WHAT IS BEING ASKED:
Please provide the entries below again, word for word.

___ SOURCE MATERIAL ___

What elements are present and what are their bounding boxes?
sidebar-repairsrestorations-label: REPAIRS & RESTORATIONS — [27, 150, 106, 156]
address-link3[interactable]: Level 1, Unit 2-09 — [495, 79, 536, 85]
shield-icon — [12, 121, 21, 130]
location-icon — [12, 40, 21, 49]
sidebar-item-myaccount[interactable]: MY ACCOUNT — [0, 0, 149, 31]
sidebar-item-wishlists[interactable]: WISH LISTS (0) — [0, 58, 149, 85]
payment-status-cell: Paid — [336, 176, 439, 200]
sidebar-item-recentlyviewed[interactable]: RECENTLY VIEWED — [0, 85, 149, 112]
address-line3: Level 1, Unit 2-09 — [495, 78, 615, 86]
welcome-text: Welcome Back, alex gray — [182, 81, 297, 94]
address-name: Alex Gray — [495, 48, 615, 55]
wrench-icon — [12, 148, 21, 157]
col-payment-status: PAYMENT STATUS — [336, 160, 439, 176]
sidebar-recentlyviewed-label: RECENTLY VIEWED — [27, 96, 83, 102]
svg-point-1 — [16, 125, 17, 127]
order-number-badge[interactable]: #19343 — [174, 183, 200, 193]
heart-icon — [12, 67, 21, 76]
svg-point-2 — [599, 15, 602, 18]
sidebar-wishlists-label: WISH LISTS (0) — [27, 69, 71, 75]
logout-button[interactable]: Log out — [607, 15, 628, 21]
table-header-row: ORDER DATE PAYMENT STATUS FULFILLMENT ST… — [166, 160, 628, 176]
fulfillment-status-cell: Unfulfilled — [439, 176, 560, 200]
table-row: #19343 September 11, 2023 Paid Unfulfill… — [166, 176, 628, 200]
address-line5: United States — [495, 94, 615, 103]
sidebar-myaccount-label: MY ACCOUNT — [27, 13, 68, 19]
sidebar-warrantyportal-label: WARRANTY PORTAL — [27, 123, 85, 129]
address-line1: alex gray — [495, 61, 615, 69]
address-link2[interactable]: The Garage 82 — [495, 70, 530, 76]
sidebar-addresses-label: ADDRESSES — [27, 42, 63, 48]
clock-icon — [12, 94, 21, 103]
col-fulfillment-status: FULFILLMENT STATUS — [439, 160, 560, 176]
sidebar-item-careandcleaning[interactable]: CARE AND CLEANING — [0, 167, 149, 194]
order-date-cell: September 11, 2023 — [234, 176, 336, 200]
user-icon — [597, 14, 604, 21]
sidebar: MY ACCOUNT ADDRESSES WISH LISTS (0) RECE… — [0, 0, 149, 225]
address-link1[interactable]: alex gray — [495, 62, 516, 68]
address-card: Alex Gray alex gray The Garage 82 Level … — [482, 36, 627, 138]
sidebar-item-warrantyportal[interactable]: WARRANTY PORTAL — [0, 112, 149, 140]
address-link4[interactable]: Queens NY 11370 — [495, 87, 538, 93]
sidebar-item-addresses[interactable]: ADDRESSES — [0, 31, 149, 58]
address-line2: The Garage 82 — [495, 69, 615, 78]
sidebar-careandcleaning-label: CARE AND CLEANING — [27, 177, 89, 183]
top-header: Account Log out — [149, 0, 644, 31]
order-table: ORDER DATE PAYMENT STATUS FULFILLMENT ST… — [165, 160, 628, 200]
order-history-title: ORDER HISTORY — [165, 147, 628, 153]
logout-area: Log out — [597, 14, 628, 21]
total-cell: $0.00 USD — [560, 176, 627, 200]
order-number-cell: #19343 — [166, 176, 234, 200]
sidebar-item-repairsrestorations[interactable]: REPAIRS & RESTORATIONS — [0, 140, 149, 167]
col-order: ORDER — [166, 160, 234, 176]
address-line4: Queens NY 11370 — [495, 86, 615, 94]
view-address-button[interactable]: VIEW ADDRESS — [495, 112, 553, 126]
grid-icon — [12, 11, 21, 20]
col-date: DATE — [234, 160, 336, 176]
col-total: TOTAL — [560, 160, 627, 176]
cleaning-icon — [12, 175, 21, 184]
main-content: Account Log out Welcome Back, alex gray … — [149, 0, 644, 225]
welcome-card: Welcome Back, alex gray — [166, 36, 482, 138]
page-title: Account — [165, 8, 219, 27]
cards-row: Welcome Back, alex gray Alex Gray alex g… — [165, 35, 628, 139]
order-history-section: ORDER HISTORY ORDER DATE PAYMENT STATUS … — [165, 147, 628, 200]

___

RESPONSE TO THE EXERCISE:
What elements are present and what are their bounding boxes?
sidebar-repairsrestorations-label: REPAIRS & RESTORATIONS — [27, 150, 106, 156]
address-link3[interactable]: Level 1, Unit 2-09 — [495, 79, 536, 85]
shield-icon — [12, 121, 21, 130]
location-icon — [12, 40, 21, 49]
sidebar-item-myaccount[interactable]: MY ACCOUNT — [0, 0, 149, 31]
sidebar-item-wishlists[interactable]: WISH LISTS (0) — [0, 58, 149, 85]
payment-status-cell: Paid — [336, 176, 439, 200]
sidebar-item-recentlyviewed[interactable]: RECENTLY VIEWED — [0, 85, 149, 112]
address-line3: Level 1, Unit 2-09 — [495, 78, 615, 86]
welcome-text: Welcome Back, alex gray — [182, 81, 297, 94]
address-name: Alex Gray — [495, 48, 615, 55]
wrench-icon — [12, 148, 21, 157]
col-payment-status: PAYMENT STATUS — [336, 160, 439, 176]
sidebar-recentlyviewed-label: RECENTLY VIEWED — [27, 96, 83, 102]
svg-point-1 — [16, 125, 17, 127]
order-number-badge[interactable]: #19343 — [174, 183, 200, 193]
heart-icon — [12, 67, 21, 76]
svg-point-2 — [599, 15, 602, 18]
sidebar-wishlists-label: WISH LISTS (0) — [27, 69, 71, 75]
logout-button[interactable]: Log out — [607, 15, 628, 21]
table-header-row: ORDER DATE PAYMENT STATUS FULFILLMENT ST… — [166, 160, 628, 176]
fulfillment-status-cell: Unfulfilled — [439, 176, 560, 200]
table-row: #19343 September 11, 2023 Paid Unfulfill… — [166, 176, 628, 200]
address-line5: United States — [495, 94, 615, 103]
sidebar-myaccount-label: MY ACCOUNT — [27, 13, 68, 19]
sidebar-warrantyportal-label: WARRANTY PORTAL — [27, 123, 85, 129]
address-line1: alex gray — [495, 61, 615, 69]
address-link2[interactable]: The Garage 82 — [495, 70, 530, 76]
sidebar-addresses-label: ADDRESSES — [27, 42, 63, 48]
clock-icon — [12, 94, 21, 103]
col-fulfillment-status: FULFILLMENT STATUS — [439, 160, 560, 176]
sidebar-item-careandcleaning[interactable]: CARE AND CLEANING — [0, 167, 149, 194]
order-date-cell: September 11, 2023 — [234, 176, 336, 200]
user-icon — [597, 14, 604, 21]
sidebar: MY ACCOUNT ADDRESSES WISH LISTS (0) RECE… — [0, 0, 149, 225]
address-link1[interactable]: alex gray — [495, 62, 516, 68]
address-card: Alex Gray alex gray The Garage 82 Level … — [482, 36, 627, 138]
sidebar-item-warrantyportal[interactable]: WARRANTY PORTAL — [0, 112, 149, 140]
address-link4[interactable]: Queens NY 11370 — [495, 87, 538, 93]
sidebar-item-addresses[interactable]: ADDRESSES — [0, 31, 149, 58]
address-line2: The Garage 82 — [495, 69, 615, 78]
sidebar-careandcleaning-label: CARE AND CLEANING — [27, 177, 89, 183]
top-header: Account Log out — [149, 0, 644, 31]
order-table: ORDER DATE PAYMENT STATUS FULFILLMENT ST… — [165, 160, 628, 200]
order-history-title: ORDER HISTORY — [165, 147, 628, 153]
logout-area: Log out — [597, 14, 628, 21]
total-cell: $0.00 USD — [560, 176, 627, 200]
order-number-cell: #19343 — [166, 176, 234, 200]
sidebar-item-repairsrestorations[interactable]: REPAIRS & RESTORATIONS — [0, 140, 149, 167]
col-order: ORDER — [166, 160, 234, 176]
address-line4: Queens NY 11370 — [495, 86, 615, 94]
view-address-button[interactable]: VIEW ADDRESS — [495, 112, 553, 126]
grid-icon — [12, 11, 21, 20]
col-date: DATE — [234, 160, 336, 176]
col-total: TOTAL — [560, 160, 627, 176]
cleaning-icon — [12, 175, 21, 184]
main-content: Account Log out Welcome Back, alex gray … — [149, 0, 644, 225]
welcome-card: Welcome Back, alex gray — [166, 36, 482, 138]
page-title: Account — [165, 8, 219, 27]
cards-row: Welcome Back, alex gray Alex Gray alex g… — [165, 35, 628, 139]
order-history-section: ORDER HISTORY ORDER DATE PAYMENT STATUS … — [165, 147, 628, 200]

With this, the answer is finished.